80 tentatives de suicide ont lieu chaque jour au Québec. Selon l’OMS, la dépression sera la 2e mcause d’invalidité d’ici 2020. Les troubles de santé mentale sont la première cause d’absentéisme au travail au Canada. « Les politiciens parlent beaucoup d’économie. Quand on parle de santé, on parle presqu’exclusivement de santé physique. Il serait temps que l’on s’intéresse aussi à la santé mentale! », affirme la présidente de l’Ordre, Mme Rose-Marie Charest.

Le rapport du Commissaire Pour plus d’équité et de résultats en santé mentale au Québec rapportait que 80 % à 90 % des patients qui souffrent de troubles anxieux et dépressifs recevraient comme seul traitement des médicaments. Pourtant, dans un sondage commandé par l’Ordre des psychologues à l’automne 2012, 6 % seulement de la population choisirait les antidépresseurs seuls, alors que 75 % choisirait un traitement incluant la psychothérapie. Malheureusement, 61 % de la population affirmait que des raisons financières l’empêcheraient de consulter en psychothérapie.
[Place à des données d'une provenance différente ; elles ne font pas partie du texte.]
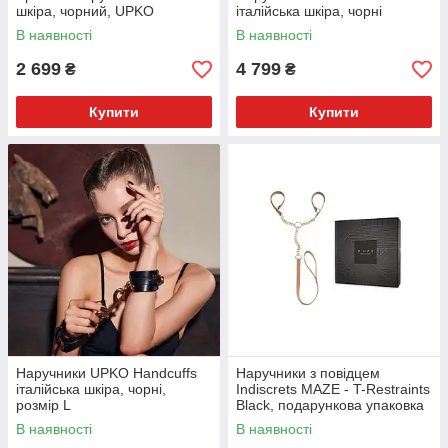
шкіра, чорний, UPKO
італійська шкіра, чорні
В наявності
В наявності
2 699
4 799
₴
₴
Купити
Купити
Наручники UPKO Handcuffs
Наручники з повідцем
італійська шкіра, чорні,
Indiscrets MAZE - T-Restraints
розмір L
Black, подарункова упаковка
В наявності
В наявності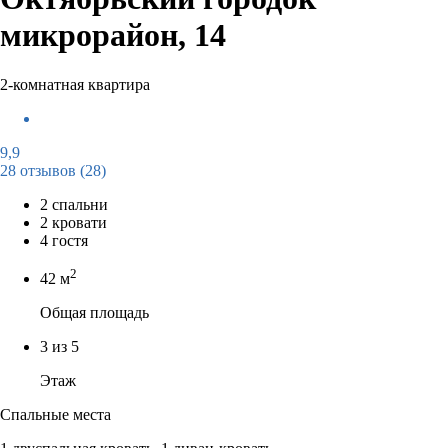
микрорайон, 14
2-комнатная квартира
9,9
28 отзывов
(28)
2 спальни
2 кровати
4 гостя
2
42 м
Общая площадь
3 из 5
Этаж
Спальные места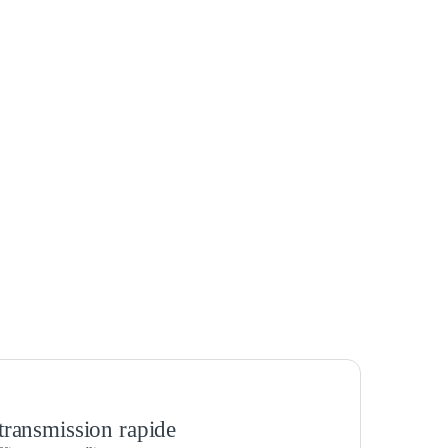
transmission rapide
« L’efficacité de la psychothérapie est bien démontrée et le public veut y avoir recours. Ce n’est pas le portefeuille qui devrait dicter un choix de traitement. Les listes d’attente sont pleines, on nous rapporte des mois, voire plus d’un an avant de pouvoir consulter un psychologue dans le réseau public. Nous vivons littéralement dans un système à deux vitesses. Le prochain gouvernement doit agir! », soutient la présidente de l’Ordre.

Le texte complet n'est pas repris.